Pour la jeune structure que nous étions, signer des auteurs qui se lancent dans une grosse carrière de festivals à Cannes, Berlin et Venise fut très important, ainsi que pour moi. Par ailleurs je m’entends très bien avec la grande majorité de mes acheteurs et clients, le relationnel est ce que je préfère dans ce métier. Pendant les festivals je traine beaucoup avec mes amis blogueurs et journalistes notamment étrangers, là on ne parle pas de stratégie de distribution ou de prix de vente, juste des films.
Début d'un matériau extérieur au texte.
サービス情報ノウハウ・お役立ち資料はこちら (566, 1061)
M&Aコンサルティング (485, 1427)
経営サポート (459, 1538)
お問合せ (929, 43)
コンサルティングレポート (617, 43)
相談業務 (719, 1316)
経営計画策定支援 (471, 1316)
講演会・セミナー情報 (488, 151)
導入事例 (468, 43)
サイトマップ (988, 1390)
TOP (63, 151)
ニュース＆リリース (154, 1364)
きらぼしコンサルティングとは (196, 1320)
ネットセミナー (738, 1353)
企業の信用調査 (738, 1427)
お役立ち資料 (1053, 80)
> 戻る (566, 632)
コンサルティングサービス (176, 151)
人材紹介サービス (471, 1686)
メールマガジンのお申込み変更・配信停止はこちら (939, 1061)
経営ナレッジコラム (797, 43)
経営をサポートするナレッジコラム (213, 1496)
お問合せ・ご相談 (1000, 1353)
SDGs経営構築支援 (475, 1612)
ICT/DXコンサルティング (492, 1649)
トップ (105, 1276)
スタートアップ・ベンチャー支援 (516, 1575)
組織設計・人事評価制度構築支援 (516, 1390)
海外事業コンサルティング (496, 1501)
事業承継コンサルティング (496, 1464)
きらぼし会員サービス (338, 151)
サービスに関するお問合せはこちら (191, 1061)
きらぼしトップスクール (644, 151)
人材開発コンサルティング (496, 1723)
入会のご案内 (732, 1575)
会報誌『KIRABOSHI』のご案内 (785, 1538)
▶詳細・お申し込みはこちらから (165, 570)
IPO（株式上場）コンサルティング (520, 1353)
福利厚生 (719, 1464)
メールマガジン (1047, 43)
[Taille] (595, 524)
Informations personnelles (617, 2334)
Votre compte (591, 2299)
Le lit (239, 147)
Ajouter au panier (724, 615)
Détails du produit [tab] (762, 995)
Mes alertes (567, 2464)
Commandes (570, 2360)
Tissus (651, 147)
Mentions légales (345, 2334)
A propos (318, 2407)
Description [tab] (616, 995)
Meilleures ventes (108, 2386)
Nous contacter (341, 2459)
J’ai besoin de m’entourer de gens qui me font découvrir des choses et qui me donnent envie de redécouvrir cette appétence, cette boulimie pour la culture, et à l’inverse je suis contente quand je peux partager mes témoignages de cinéma, les films auquel je tiens, d’être dans la transmission. Dans les coups de coeur qui me définissent il y a notamment La La Land, un des rares longs-métrages que j’ai vu plus d’une fois au cinéma hors projection en festival, avec certains Star Wars, ce qui est un fait notable. Je n’ai jamais autant pleuré devant un film, je n’arrête pas c’est des torrents de larmes à chaque fois. Ça a l’air d’une Rom-Com comme ça, mais les gens qui s’aiment et qui ne peuvent pas être ensemble, moi, ça me bouleverse à chaque fois. 

J’aime beaucoup aller au cinéma toute seule ce qui contraste forcément avec ce que j’ai pu raconter jusque là mais j’aime être seule avec mes émotions et mon ressenti, et égoïstement, un film que j’aime deviendra un peu « mon » film. Je crois que le cinéma restera à jamais mon marqueur identitaire.